Reconocer eso no significa desconocer lo que viene, porque una cosa es eliminar una subvención y otra muy distinta es conseguir que una sociedad pueda absorber el impacto de hacerlo de golpe.
El Gobierno parece confiar en que una mayor asistencia social focalizada permitirá amortiguar el golpe sobre los hogares vulnerables. Es necesario. Pero hay que preguntarse si será suficiente atendiendo al mecanismo instalado en enero de 2026 que compensó con apenas 450 bolivianos al año una subida de casi el doble. El precio del combustible no afecta solamente al propietario de un vehículo. Entra en el costo del transporte, de los alimentos, de la producción agrícola, de los servicios, de la construcción y prácticamente de toda la economía, y ahí aparece el problema que no puede resolverse con un bono.
La subvención benefició durante años al que más tenía; su eliminación puede terminar castigando al que menos tiene. La paradoja es evidente
La subvención benefició durante años al que más tenía; su eliminación puede terminar castigando al que menos tiene. La paradoja es evidente. El Estado pretende corregir una política regresiva mediante una medida que, si no está cuidadosamente diseñada, puede convertirse también en regresiva.
Hay además un sector que suele quedar atrapado entre ambos extremos: la clase media. No es suficientemente pobre para acceder a los escasos mecanismos de protección social, pero tampoco tiene capacidad para absorber aumentos sustanciales en sus gastos cotidianos. Un tanque de combustible que pase a costar alrededor de mil bolivianos —dependiendo del vehículo y del precio final— no es una simple modificación de una partida familiar. Para miles de hogares puede significar dejar de ahorrar, reducir alimentación, educación, salud, recreación o directamente prescindir del automóvil.
Si sube el transporte, suben los alimentos. Si sube el transporte de mercancías, suben los costos de producción. Si suben los costos empresariales y los salarios permanecen congelados, cae el consumo. Y si cae el consumo, también se resienten las pequeñas empresas y el empleo, por eso el debate no puede reducirse a una cuestión contable sobre cuánto le cuesta la subvención al Tesoro.

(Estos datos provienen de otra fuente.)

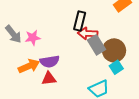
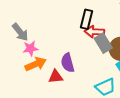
pink star: (33, 38) -> (30, 48), moved
purple semicircle: (50, 61) -> (68, 63), moved, turned 84

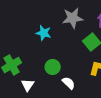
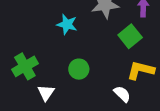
white semicircle: (69, 83) -> (122, 94), moved

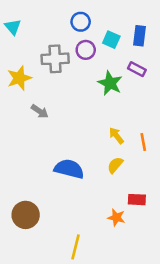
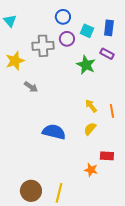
brown circle: (26, 215) -> (31, 191), moved

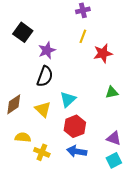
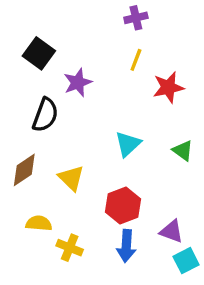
black semicircle: (45, 76) -> (45, 115), moved
green triangle: (112, 92) -> (183, 150), turned 48
cyan triangle: (68, 99) -> (128, 144), moved
purple triangle: (114, 138) -> (172, 231), moved
blue arrow: (77, 151) -> (126, 246), turned -96

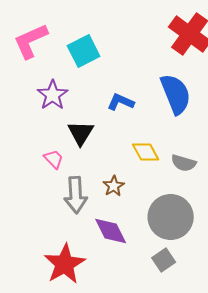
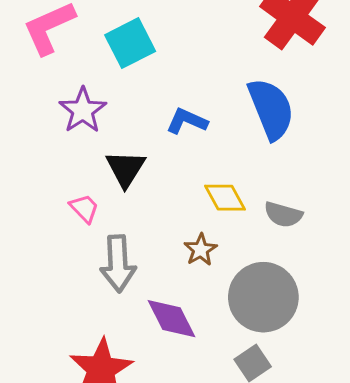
brown star: (114, 186) -> (201, 250), moved

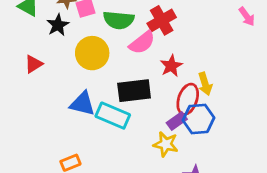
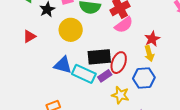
pink semicircle: (142, 43) -> (124, 25), moved
red star: (171, 66) -> (152, 39), moved
red ellipse: (188, 99) -> (119, 63), moved
purple rectangle: (177, 121) -> (105, 76), moved

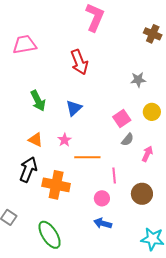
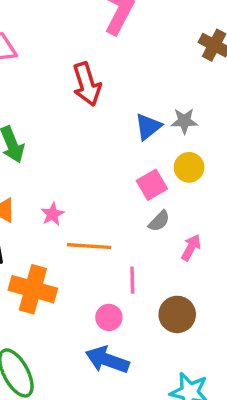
blue triangle: (74, 108) -> (148, 127), moved
yellow circle: (152, 112) -> (189, 167), moved
blue arrow: (103, 223) -> (107, 360), size x1.4

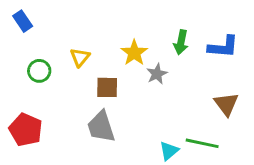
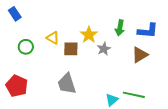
yellow triangle: (80, 57) -> (53, 38), turned -40
brown square: (107, 87) -> (71, 49), moved
brown triangle: (226, 104) -> (140, 55), moved, turned 36

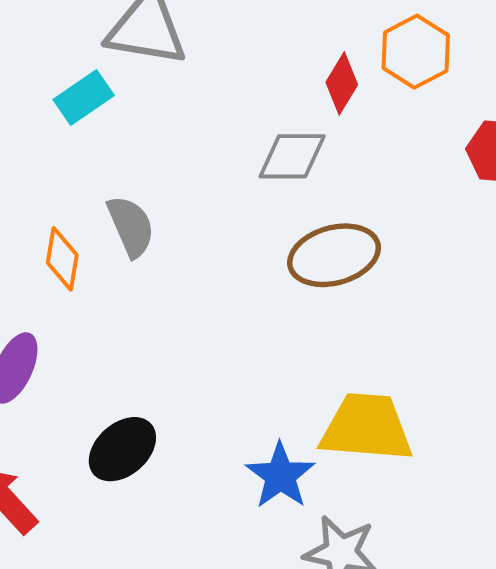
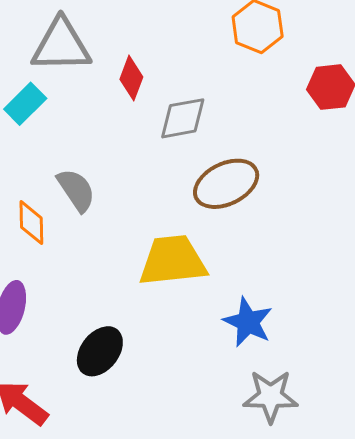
red diamond: (342, 83) -> (131, 78), moved
yellow trapezoid: (366, 428) -> (173, 261), moved
blue star: (280, 476) -> (248, 322), moved

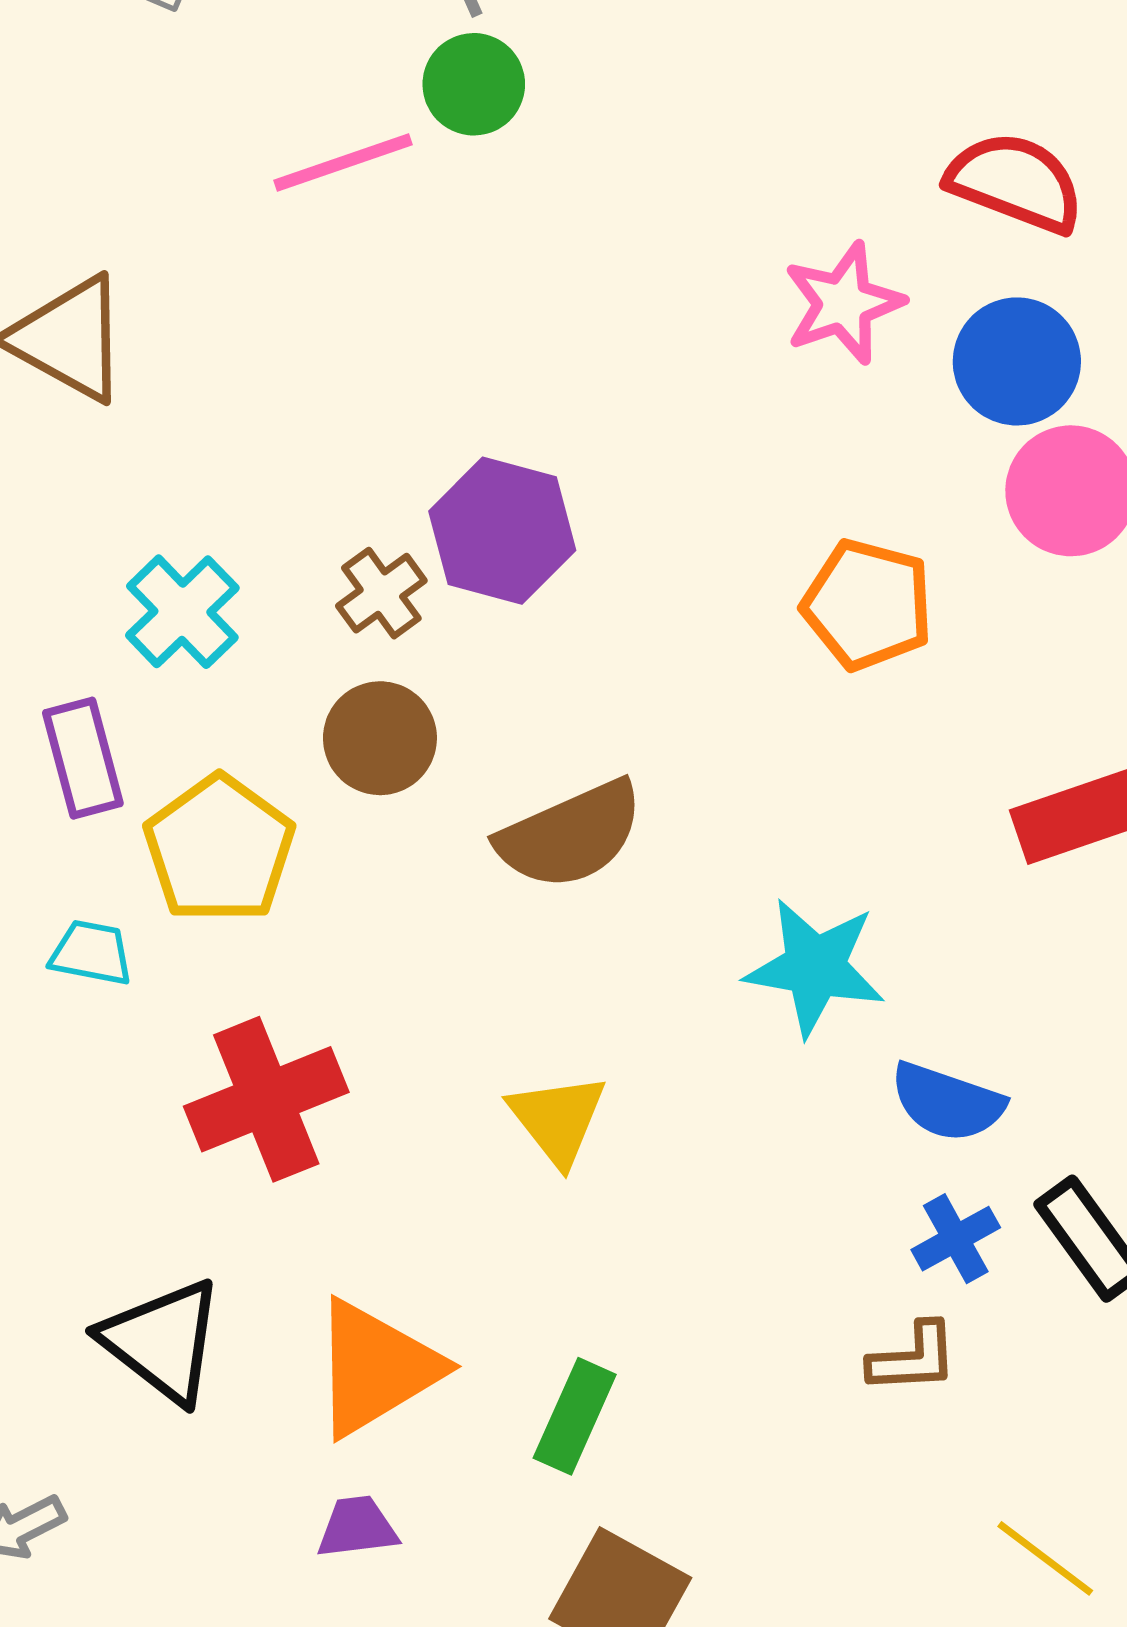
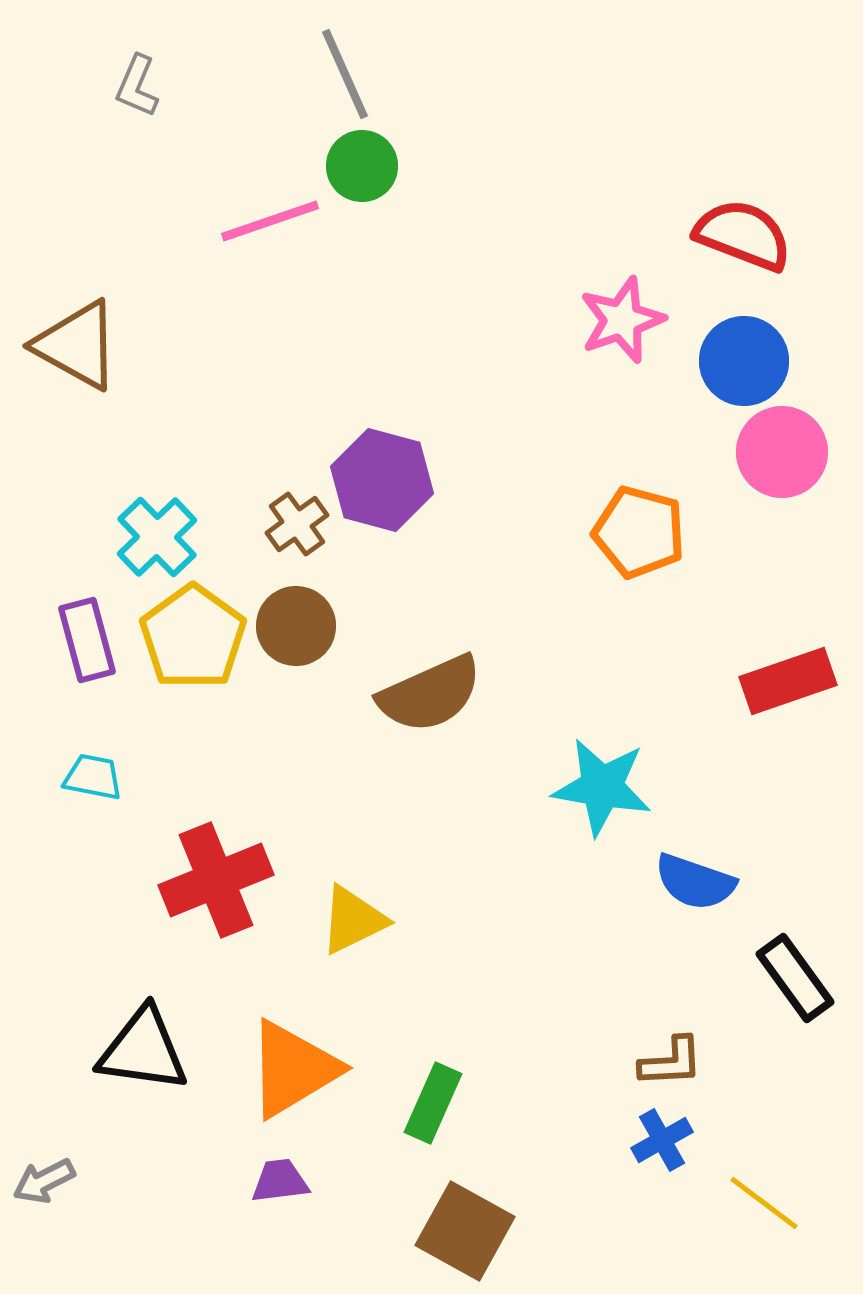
yellow pentagon: (219, 849) -> (193, 637), moved
yellow triangle: (558, 1119) -> (353, 920), moved, turned 42
blue cross: (956, 1239) -> (662, 1140), moved
black triangle: (162, 1341) -> (143, 1050), turned -30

Hay que discutir cuánto le costará a la sociedad retirarla y quién asumirá ese costo.
El Gobierno ha decidido proteger los precios hasta diciembre de 2026 precisamente porque reconoce que un ajuste brusco puede tener consecuencias sociales importantes. Esa misma prudencia debería acompañar la transición de 2027.
Sincerar los precios exige, en paralelo, sincerar la economía. Si el combustible se acerca a costos internacionales y el tipo de cambio deja de ser un ancla artificial, no se puede pretender que los ingresos de los trabajadores permanezcan congelados mientras todo lo demás se encarece.
No se trata de decretar aumentos salariales imposibles ni de alimentar una espiral inflacionaria. Se trata de diseñar una política que permita que los ingresos recuperen capacidad de compra en función de la nueva realidad de precios. De lo contrario, el ajuste recaerá fundamentalmente sobre quienes viven de un salario. La función empresarial en todo este equilibrio va a ser más que clave.
También será indispensable explicar con números qué ocurrirá con el transporte público, la producción agropecuaria, la industria, el comercio y los servicios. Y definir con anticipación cuánto durará la asistencia temporal, quiénes recibirán apoyo y bajo qué criterios.
La sostenibilidad fiscal no puede convertirse en una licencia para ignorar la sostenibilidad social. El Gobierno tiene todavía algunos meses para preparar esa transición. Debe utilizarlos para algo más que cambiar una fórmula de precios. Debe construir un pacto de adaptación, pero las cualidades demostradas hasta ahora para ello son escasas.